This week we witnessed another step toward the death of the American democracy, as Senate Republicans voted to kill the filibuster for Supreme Court nominees. This move allows the hyper-partisanship frequently on display in the House of Representatives and local legislatures across the country to take further hold in the Senate.
The Democrats drew first blood in 2013 by employing the so-called “nuclear option’ for lower court nominees and executive branch appointees. At the time, Republican Senator Mitch McConnell vowed that “The single most important thing we want to achieve is for President Obama to be a one-term president.” McConnell (unsuccessfully) worked toward this goal by the unprecedented obstruction of President Obama’s nominees, a strategy which culminated with their refusal to even consider Merrick Garland’s nomination to the Supreme Court. Now the Republicans in the Senate have thrust another sword into our democracy by going nuclear to get Neil Gorsuch appointed to the Supreme Court, at the urging of the current President.

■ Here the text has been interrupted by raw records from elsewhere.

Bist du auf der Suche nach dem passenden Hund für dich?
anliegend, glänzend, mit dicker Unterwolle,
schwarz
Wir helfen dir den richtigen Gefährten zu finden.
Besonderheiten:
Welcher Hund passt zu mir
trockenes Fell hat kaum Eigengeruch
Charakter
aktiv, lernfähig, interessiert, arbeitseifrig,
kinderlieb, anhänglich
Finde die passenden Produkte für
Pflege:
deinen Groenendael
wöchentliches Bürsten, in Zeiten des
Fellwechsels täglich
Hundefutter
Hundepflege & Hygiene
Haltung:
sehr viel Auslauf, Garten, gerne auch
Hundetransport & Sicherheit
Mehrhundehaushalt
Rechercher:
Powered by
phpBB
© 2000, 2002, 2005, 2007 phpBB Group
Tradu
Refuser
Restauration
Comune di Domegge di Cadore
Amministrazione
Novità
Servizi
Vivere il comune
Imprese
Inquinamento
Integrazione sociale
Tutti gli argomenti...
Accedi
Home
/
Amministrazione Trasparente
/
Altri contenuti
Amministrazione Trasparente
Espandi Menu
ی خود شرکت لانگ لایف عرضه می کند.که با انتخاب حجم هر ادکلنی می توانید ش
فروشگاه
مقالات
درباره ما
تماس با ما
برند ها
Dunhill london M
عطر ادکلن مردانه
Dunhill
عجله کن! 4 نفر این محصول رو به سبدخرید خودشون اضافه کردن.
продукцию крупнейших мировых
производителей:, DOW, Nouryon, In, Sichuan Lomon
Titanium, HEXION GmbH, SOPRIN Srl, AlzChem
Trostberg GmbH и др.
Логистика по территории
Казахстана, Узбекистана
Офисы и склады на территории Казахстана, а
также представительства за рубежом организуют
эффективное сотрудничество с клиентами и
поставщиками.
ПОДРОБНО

How long before the President, incensed that some favored legislation cannot garner 60 votes in the Senate, is urging Senate Republicans to take the same action for legislation, effectively silencing the minority in both houses of Congress forever? If (when) that happens, the President can propose any legislation he chooses, and his acolytes in Congress will pass it on party lines. While the title of this essay may sound dramatic, it is far from hyperbole. Look at history and you’ll see many examples where democratic policies are chipped away gradually, that when taken as a whole, lead to fascism.
The Founding Fathers were smart enough to recognize that power concentrated in one person or group would devolve to tyranny. They designed our Republic with three branches of government to act as a check/balance on each other. This week’s decision in the Senate weakens the ability of the Congress to act as a counterpoint to the Executive branch, and the potential politicization of the Supreme Court that will result from that change weakens the Court’s ability to act as a neutral arbiter of Constitutionality, and check on the other two branches, it’s primary function.
The decline of our democracy did not start with the current president, and if we are not vigilant, will not end with him.